Madagascan green pepper Braai sauce


  • 1 tablespoon butter
  • 1 shallot, finely chopped
  • 2 cloves garlic, minced
  • 1 cup heavy cream
  • 2 tablespoons Madagascan green peppercorns, drained and lightly crushed
  • 1/4 cup brandy or cognac
  • Salt to taste
  • Freshly ground black pepper to taste


  1. Melt the butter in a saucepan over medium heat. Add the shallot and garlic, and sauté until they become translucent and fragrant.
  2. Pour in the brandy or cognac and allow it to simmer for a minute or two to burn off the alcohol.
  3. Add the crushed green peppercorns to the pan and stir them into the mixture.
  4. Pour in the heavy cream and bring the mixture to a gentle simmer. Reduce the heat to low and let it simmer for about 5 minutes, allowing the flavors to meld together.
  5. Season the sauce with salt and freshly ground black pepper to taste. Remember that the peppercorns already provide some heat, so adjust the amount of black pepper accordingly.
  6. Continue simmering the sauce for another 5 minutes or until it thickens slightly. Stir occasionally to prevent the sauce from sticking to the pan.
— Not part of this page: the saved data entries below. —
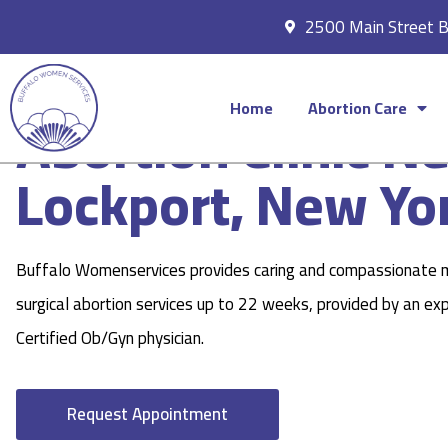
2500 Main Street 
Home
Abortion Care
Abortion Clinic N
Lockport, New Yo
Buffalo Womenservices provides caring and compassionate 
surgical abortion services up to 22 weeks, provided by an ex
Certified Ob/Gyn physician.
Request Appointment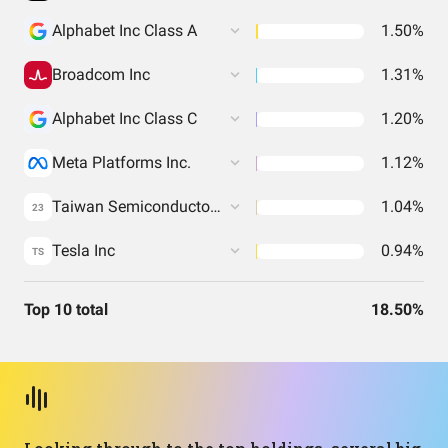
Alphabet Inc Class A
1.50%
Broadcom Inc
1.31%
Alphabet Inc Class C
1.20%
Meta Platforms Inc.
1.12%
Taiwan Semiconductor Manufacturing Co. Ltd.
1.04%
23
Tesla Inc
0.94%
TS
Top 10 total
18.50%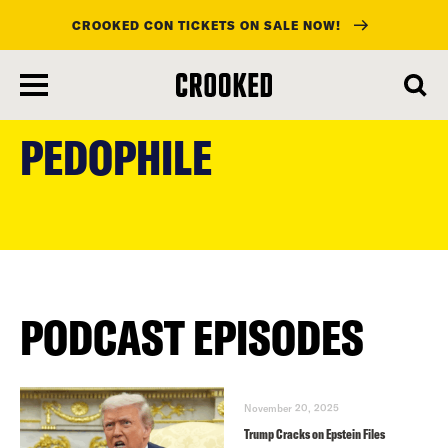
CROOKED CON TICKETS ON SALE NOW!
skip
to
PEDOPHILE
main
content
PODCAST EPISODES
November 20, 2025
Trump Cracks on Epstein Files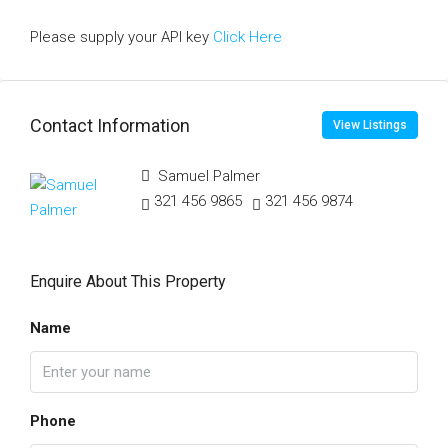
Please supply your API key
Click Here
Contact Information
View Listings
Samuel Palmer
321 456 9865
321 456 9874
Enquire About This Property
Name
Phone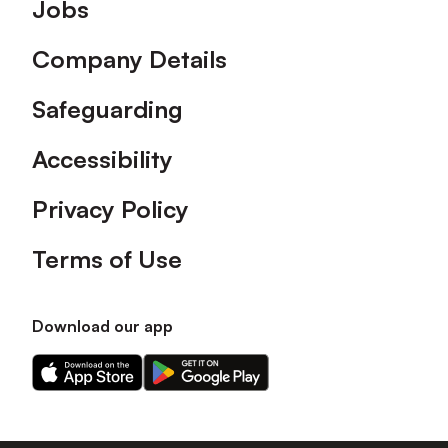
Footer
Jobs
Company Details
Safeguarding
Accessibility
Privacy Policy
Terms of Use
Download our app
Download
Download
our
our
app
app
on
on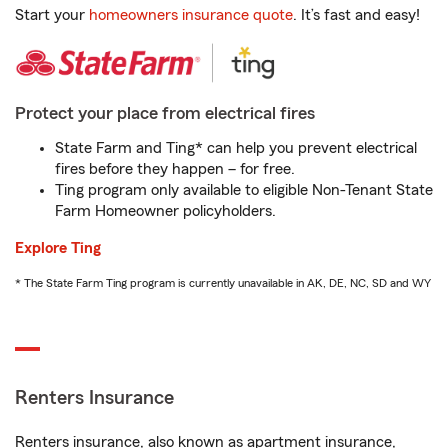
Start your
homeowners insurance quote
. It’s fast and easy!
Protect your place from electrical fires
State Farm and Ting* can help you prevent electrical
fires before they happen – for free.
Ting program only available to eligible Non-Tenant State
Farm Homeowner policyholders.
Explore Ting
* The State Farm Ting program is currently unavailable in AK, DE, NC, SD and WY
Renters Insurance
Renters insurance, also known as apartment insurance,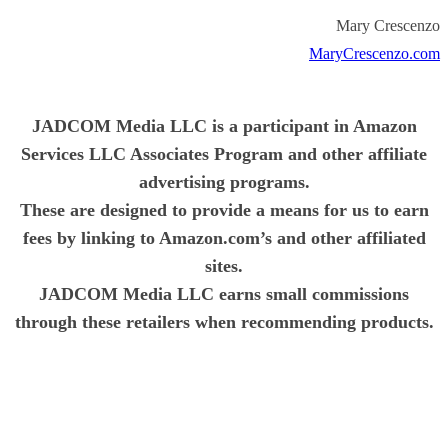
Mary Crescenzo
MaryCrescenzo.com
JADCOM Media LLC is a participant in Amazon
Services LLC Associates Program and other affiliate
advertising programs.
These are designed to provide a means for us to earn
fees by linking to Amazon.com’s and other affiliated
sites.
JADCOM Media LLC earns small commissions
through these retailers when recommending products.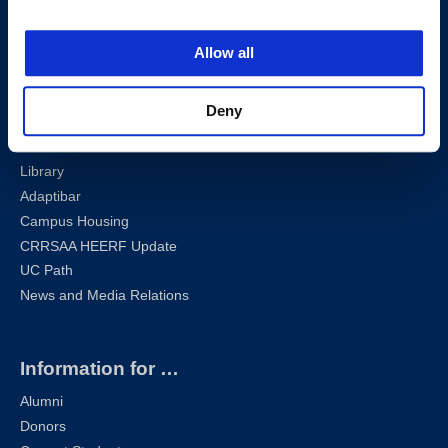
Privacy Policy
Sharknet
Allow all
Email
Self-Service
Deny
Canvas
Zoom
Library
Adaptibar
Campus Housing
CRRSAA HEERF Update
UC Path
News and Media Relations
Information for …
Alumni
Donors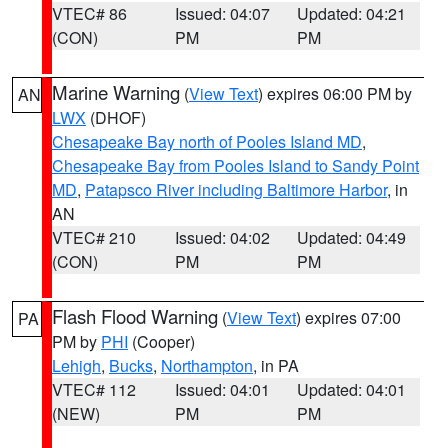
VTEC# 86
Issued: 04:07
Updated: 04:21
(CON)
PM
PM
Marine Warning
(
View Text
) expires 06:00 PM by
AN
LWX
(DHOF)
Chesapeake Bay north of Pooles Island MD
,
Chesapeake Bay from Pooles Island to Sandy Point
MD
,
Patapsco River including Baltimore Harbor
, in
AN
VTEC# 210
Issued: 04:02
Updated: 04:49
(CON)
PM
PM
Flash Flood Warning
(
View Text
) expires 07:00
PA
PM by
PHI
(Cooper)
Lehigh
,
Bucks
,
Northampton
, in PA
VTEC# 112
Issued: 04:01
Updated: 04:01
(NEW)
PM
PM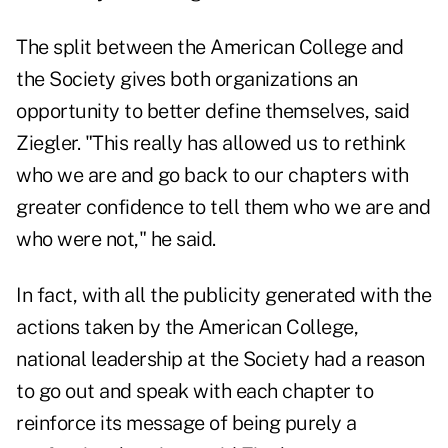
The split between the American College and
the Society gives both organizations an
opportunity to better define themselves, said
Ziegler. "This really has allowed us to rethink
who we are and go back to our chapters with
greater confidence to tell them who we are and
who were not," he said.
In fact, with all the publicity generated with the
actions taken by the American College,
national leadership at the Society had a reason
to go out and speak with each chapter to
reinforce its message of being purely a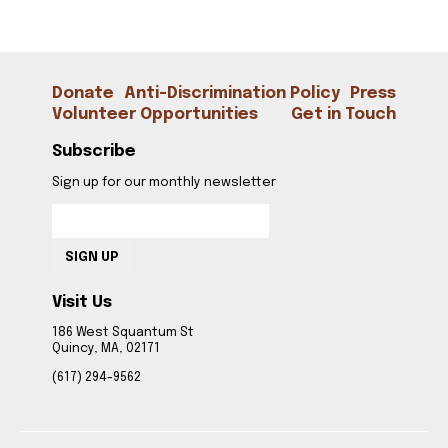
Donate
Anti-Discrimination Policy
Press
Volunteer Opportunities
Get in Touch
Subscribe
Sign up for our monthly newsletter
SIGN UP
Visit Us
186 West Squantum St
Quincy, MA, 02171
(617) 294-9562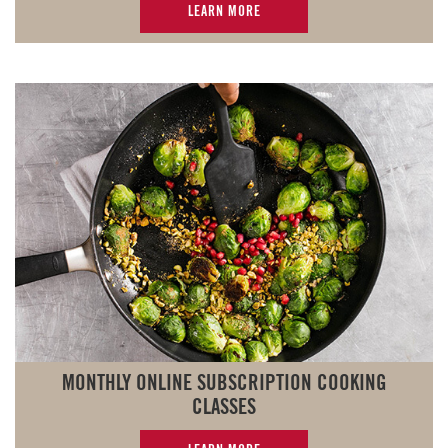
LEARN MORE
MONTHLY ONLINE SUBSCRIPTION COOKING
CLASSES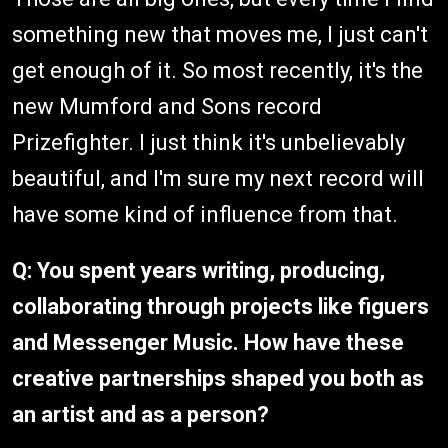
something new that moves me, I just can't
get enough of it. So most recently, it's the
new Mumford and Sons record
Prizefighter. I just think it's unbelievably
beautiful, and I'm sure my next record will
have some kind of influence from that.
Q: You spent years writing, producing,
collaborating through projects like figuers
and Messenger Music. How have these
creative partnerships shaped you both as
an artist and as a person?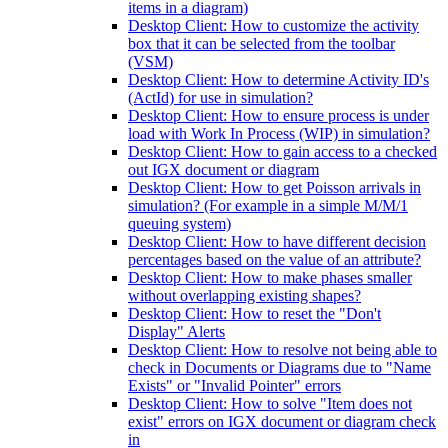
items in a diagram)
Desktop Client: How to customize the activity
box that it can be selected from the toolbar
(VSM)
Desktop Client: How to determine Activity ID's
(ActId) for use in simulation?
Desktop Client: How to ensure process is under
load with Work In Process (WIP) in simulation?
Desktop Client: How to gain access to a checked
out IGX document or diagram
Desktop Client: How to get Poisson arrivals in
simulation? (For example in a simple M/M/1
queuing system)
Desktop Client: How to have different decision
percentages based on the value of an attribute?
Desktop Client: How to make phases smaller
without overlapping existing shapes?
Desktop Client: How to reset the "Don't
Display" Alerts
Desktop Client: How to resolve not being able to
check in Documents or Diagrams due to "Name
Exists" or "Invalid Pointer" errors
Desktop Client: How to solve "Item does not
exist" errors on IGX document or diagram check
in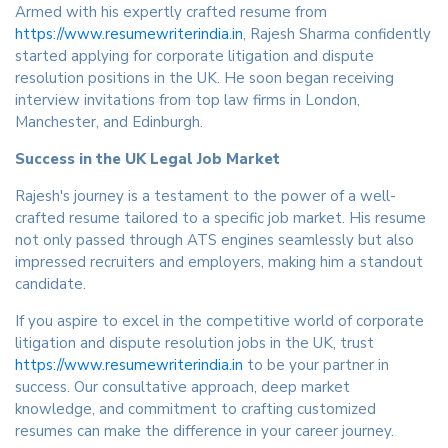
Armed with his expertly crafted resume from
https://www.resumewriterindia.in
, Rajesh Sharma confidently
started applying for corporate litigation and dispute
resolution positions in the UK. He soon began receiving
interview invitations from top law firms in London,
Manchester, and Edinburgh.
Success in the UK Legal Job Market
Rajesh's journey is a testament to the power of a well-
crafted resume tailored to a specific job market. His resume
not only passed through ATS engines seamlessly but also
impressed recruiters and employers, making him a standout
candidate.
If you aspire to excel in the competitive world of corporate
litigation and dispute resolution jobs in the UK, trust
https://www.resumewriterindia.in
to be your partner in
success. Our consultative approach, deep market
knowledge, and commitment to crafting customized
resumes can make the difference in your career journey.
  7. Once the sauce reaches the desired consistency, remove it from the heat. If you prefer a smoother sauce, you can strain it to remove the shallot and peppercorn bits, although it’s not necessary.
  8. Serve the Madagascan green peppercorn sauce warm alongside grilled steak, roasted chicken, or your favorite protein. It pairs wonderfully with red meat dishes.